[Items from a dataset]
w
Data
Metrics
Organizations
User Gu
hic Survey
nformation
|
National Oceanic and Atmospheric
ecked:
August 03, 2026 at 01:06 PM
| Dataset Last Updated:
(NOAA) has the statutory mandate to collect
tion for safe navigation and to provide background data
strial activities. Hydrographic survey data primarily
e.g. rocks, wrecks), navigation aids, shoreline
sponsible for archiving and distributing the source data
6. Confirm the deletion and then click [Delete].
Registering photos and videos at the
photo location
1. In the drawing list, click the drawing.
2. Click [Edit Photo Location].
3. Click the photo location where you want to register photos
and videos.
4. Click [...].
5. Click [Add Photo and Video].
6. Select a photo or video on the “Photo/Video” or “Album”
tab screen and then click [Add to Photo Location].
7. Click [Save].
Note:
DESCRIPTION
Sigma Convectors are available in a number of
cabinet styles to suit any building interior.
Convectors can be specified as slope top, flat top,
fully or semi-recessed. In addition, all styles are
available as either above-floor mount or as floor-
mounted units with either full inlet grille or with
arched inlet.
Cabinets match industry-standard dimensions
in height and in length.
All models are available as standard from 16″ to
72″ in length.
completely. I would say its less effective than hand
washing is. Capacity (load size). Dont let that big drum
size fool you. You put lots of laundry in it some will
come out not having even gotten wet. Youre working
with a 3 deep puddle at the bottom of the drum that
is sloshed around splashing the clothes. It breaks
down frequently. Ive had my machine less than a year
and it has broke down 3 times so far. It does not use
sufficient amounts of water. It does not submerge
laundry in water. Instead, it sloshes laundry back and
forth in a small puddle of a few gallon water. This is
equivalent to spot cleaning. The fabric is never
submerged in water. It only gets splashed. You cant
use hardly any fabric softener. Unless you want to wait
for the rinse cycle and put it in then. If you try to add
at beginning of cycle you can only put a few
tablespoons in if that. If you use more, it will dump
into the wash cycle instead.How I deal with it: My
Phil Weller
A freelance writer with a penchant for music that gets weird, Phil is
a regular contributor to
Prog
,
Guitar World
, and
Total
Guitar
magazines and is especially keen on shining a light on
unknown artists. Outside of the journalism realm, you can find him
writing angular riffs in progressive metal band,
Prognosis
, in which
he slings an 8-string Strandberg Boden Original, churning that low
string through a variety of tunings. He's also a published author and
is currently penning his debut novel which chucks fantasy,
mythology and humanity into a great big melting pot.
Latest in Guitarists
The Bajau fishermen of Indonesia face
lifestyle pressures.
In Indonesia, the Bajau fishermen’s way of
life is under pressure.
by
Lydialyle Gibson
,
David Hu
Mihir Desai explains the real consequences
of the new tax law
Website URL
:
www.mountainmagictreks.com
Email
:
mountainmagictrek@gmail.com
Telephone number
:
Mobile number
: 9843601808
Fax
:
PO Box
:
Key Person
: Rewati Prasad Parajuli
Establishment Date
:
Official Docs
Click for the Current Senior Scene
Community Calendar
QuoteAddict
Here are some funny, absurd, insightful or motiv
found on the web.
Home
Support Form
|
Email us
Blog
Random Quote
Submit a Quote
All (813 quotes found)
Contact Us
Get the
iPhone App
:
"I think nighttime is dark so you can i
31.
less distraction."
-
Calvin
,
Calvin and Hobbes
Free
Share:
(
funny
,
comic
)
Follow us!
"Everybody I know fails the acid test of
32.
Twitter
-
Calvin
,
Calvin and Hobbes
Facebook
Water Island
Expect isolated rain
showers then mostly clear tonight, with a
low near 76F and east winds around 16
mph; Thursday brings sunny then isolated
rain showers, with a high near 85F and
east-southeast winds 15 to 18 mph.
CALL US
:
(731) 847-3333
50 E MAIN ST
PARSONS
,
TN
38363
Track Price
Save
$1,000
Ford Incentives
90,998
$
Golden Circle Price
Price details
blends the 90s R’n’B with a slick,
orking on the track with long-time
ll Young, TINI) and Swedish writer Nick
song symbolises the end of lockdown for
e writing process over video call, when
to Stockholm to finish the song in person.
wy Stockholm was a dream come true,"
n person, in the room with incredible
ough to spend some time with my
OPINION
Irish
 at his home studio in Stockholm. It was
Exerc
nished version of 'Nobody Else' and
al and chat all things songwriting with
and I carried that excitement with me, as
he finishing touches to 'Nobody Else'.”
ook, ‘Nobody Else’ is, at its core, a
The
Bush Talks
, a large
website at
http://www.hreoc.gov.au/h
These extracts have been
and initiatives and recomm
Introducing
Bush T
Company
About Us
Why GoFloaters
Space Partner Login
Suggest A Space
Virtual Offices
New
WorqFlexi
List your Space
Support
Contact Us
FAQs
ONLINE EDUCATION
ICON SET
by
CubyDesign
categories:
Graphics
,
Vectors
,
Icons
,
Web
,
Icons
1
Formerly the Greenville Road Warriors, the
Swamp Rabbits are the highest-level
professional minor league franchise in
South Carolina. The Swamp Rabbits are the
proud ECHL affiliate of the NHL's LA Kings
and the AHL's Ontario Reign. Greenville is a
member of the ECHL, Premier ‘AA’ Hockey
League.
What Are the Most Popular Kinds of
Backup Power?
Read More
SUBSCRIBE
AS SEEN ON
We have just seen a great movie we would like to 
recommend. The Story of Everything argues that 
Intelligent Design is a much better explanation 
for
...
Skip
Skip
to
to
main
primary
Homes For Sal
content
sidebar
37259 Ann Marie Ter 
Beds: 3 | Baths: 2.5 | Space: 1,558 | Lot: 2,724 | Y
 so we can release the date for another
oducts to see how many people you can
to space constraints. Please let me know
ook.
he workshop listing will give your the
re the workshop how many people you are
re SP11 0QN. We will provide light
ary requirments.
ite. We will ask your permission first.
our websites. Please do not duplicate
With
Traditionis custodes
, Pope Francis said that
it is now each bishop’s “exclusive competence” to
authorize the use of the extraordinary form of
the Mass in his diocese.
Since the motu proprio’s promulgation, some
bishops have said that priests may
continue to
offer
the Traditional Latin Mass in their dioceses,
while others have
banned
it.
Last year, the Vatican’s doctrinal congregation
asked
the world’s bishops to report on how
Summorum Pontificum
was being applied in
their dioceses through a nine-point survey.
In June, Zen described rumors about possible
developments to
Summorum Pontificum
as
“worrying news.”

**Exercise details**: For this exercise, give the entries above again with no difference at all.

**Written reply**:
w
Data
Metrics
Organizations
User Gu
hic Survey
nformation
|
National Oceanic and Atmospheric
ecked:
August 03, 2026 at 01:06 PM
| Dataset Last Updated:
(NOAA) has the statutory mandate to collect
tion for safe navigation and to provide background data
strial activities. Hydrographic survey data primarily
e.g. rocks, wrecks), navigation aids, shoreline
sponsible for archiving and distributing the source data
6. Confirm the deletion and then click [Delete].
Registering photos and videos at the
photo location
1. In the drawing list, click the drawing.
2. Click [Edit Photo Location].
3. Click the photo location where you want to register photos
and videos.
4. Click [...].
5. Click [Add Photo and Video].
6. Select a photo or video on the “Photo/Video” or “Album”
tab screen and then click [Add to Photo Location].
7. Click [Save].
Note:
DESCRIPTION
Sigma Convectors are available in a number of
cabinet styles to suit any building interior.
Convectors can be specified as slope top, flat top,
fully or semi-recessed. In addition, all styles are
available as either above-floor mount or as floor-
mounted units with either full inlet grille or with
arched inlet.
Cabinets match industry-standard dimensions
in height and in length.
All models are available as standard from 16″ to
72″ in length.
completely. I would say its less effective than hand
washing is. Capacity (load size). Dont let that big drum
size fool you. You put lots of laundry in it some will
come out not having even gotten wet. Youre working
with a 3 deep puddle at the bottom of the drum that
is sloshed around splashing the clothes. It breaks
down frequently. Ive had my machine less than a year
and it has broke down 3 times so far. It does not use
sufficient amounts of water. It does not submerge
laundry in water. Instead, it sloshes laundry back and
forth in a small puddle of a few gallon water. This is
equivalent to spot cleaning. The fabric is never
submerged in water. It only gets splashed. You cant
use hardly any fabric softener. Unless you want to wait
for the rinse cycle and put it in then. If you try to add
at beginning of cycle you can only put a few
tablespoons in if that. If you use more, it will dump
into the wash cycle instead.How I deal with it: My
Phil Weller
A freelance writer with a penchant for music that gets weird, Phil is
a regular contributor to
Prog
,
Guitar World
, and
Total
Guitar
magazines and is especially keen on shining a light on
unknown artists. Outside of the journalism realm, you can find him
writing angular riffs in progressive metal band,
Prognosis
, in which
he slings an 8-string Strandberg Boden Original, churning that low
string through a variety of tunings. He's also a published author and
is currently penning his debut novel which chucks fantasy,
mythology and humanity into a great big melting pot.
Latest in Guitarists
The Bajau fishermen of Indonesia face
lifestyle pressures.
In Indonesia, the Bajau fishermen’s way of
life is under pressure.
by
Lydialyle Gibson
,
David Hu
Mihir Desai explains the real consequences
of the new tax law
Website URL
:
www.mountainmagictreks.com
Email
:
mountainmagictrek@gmail.com
Telephone number
:
Mobile number
: 9843601808
Fax
:
PO Box
:
Key Person
: Rewati Prasad Parajuli
Establishment Date
:
Official Docs
Click for the Current Senior Scene
Community Calendar
QuoteAddict
Here are some funny, absurd, insightful or motiv
found on the web.
Home
Support Form
|
Email us
Blog
Random Quote
Submit a Quote
All (813 quotes found)
Contact Us
Get the
iPhone App
:
"I think nighttime is dark so you can i
31.
less distraction."
-
Calvin
,
Calvin and Hobbes
Free
Share:
(
funny
,
comic
)
Follow us!
"Everybody I know fails the acid test of
32.
Twitter
-
Calvin
,
Calvin and Hobbes
Facebook
Water Island
Expect isolated rain
showers then mostly clear tonight, with a
low near 76F and east winds around 16
mph; Thursday brings sunny then isolated
rain showers, with a high near 85F and
east-southeast winds 15 to 18 mph.
CALL US
:
(731) 847-3333
50 E MAIN ST
PARSONS
,
TN
38363
Track Price
Save
$1,000
Ford Incentives
90,998
$
Golden Circle Price
Price details
blends the 90s R’n’B with a slick,
orking on the track with long-time
ll Young, TINI) and Swedish writer Nick
song symbolises the end of lockdown for
e writing process over video call, when
to Stockholm to finish the song in person.
wy Stockholm was a dream come true,"
n person, in the room with incredible
ough to spend some time with my
OPINION
Irish
 at his home studio in Stockholm. It was
Exerc
nished version of 'Nobody Else' and
al and chat all things songwriting with
and I carried that excitement with me, as
he finishing touches to 'Nobody Else'.”
ook, ‘Nobody Else’ is, at its core, a
The
Bush Talks
, a large
website at
http://www.hreoc.gov.au/h
These extracts have been
and initiatives and recomm
Introducing
Bush T
Company
About Us
Why GoFloaters
Space Partner Login
Suggest A Space
Virtual Offices
New
WorqFlexi
List your Space
Support
Contact Us
FAQs
ONLINE EDUCATION
ICON SET
by
CubyDesign
categories:
Graphics
,
Vectors
,
Icons
,
Web
,
Icons
1
Formerly the Greenville Road Warriors, the
Swamp Rabbits are the highest-level
professional minor league franchise in
South Carolina. The Swamp Rabbits are the
proud ECHL affiliate of the NHL's LA Kings
and the AHL's Ontario Reign. Greenville is a
member of the ECHL, Premier ‘AA’ Hockey
League.
What Are the Most Popular Kinds of
Backup Power?
Read More
SUBSCRIBE
AS SEEN ON
We have just seen a great movie we would like to 
recommend. The Story of Everything argues that 
Intelligent Design is a much better explanation 
for
...
Skip
Skip
to
to
main
primary
Homes For Sal
content
sidebar
37259 Ann Marie Ter 
Beds: 3 | Baths: 2.5 | Space: 1,558 | Lot: 2,724 | Y
 so we can release the date for another
oducts to see how many people you can
to space constraints. Please let me know
ook.
he workshop listing will give your the
re the workshop how many people you are
re SP11 0QN. We will provide light
ary requirments.
ite. We will ask your permission first.
our websites. Please do not duplicate
With
Traditionis custodes
, Pope Francis said that
it is now each bishop’s “exclusive competence” to
authorize the use of the extraordinary form of
the Mass in his diocese.
Since the motu proprio’s promulgation, some
bishops have said that priests may
continue to
offer
the Traditional Latin Mass in their dioceses,
while others have
banned
it.
Last year, the Vatican’s doctrinal congregation
asked
the world’s bishops to report on how
Summorum Pontificum
was being applied in
their dioceses through a nine-point survey.
In June, Zen described rumors about possible
developments to
Summorum Pontificum
as
“worrying news.”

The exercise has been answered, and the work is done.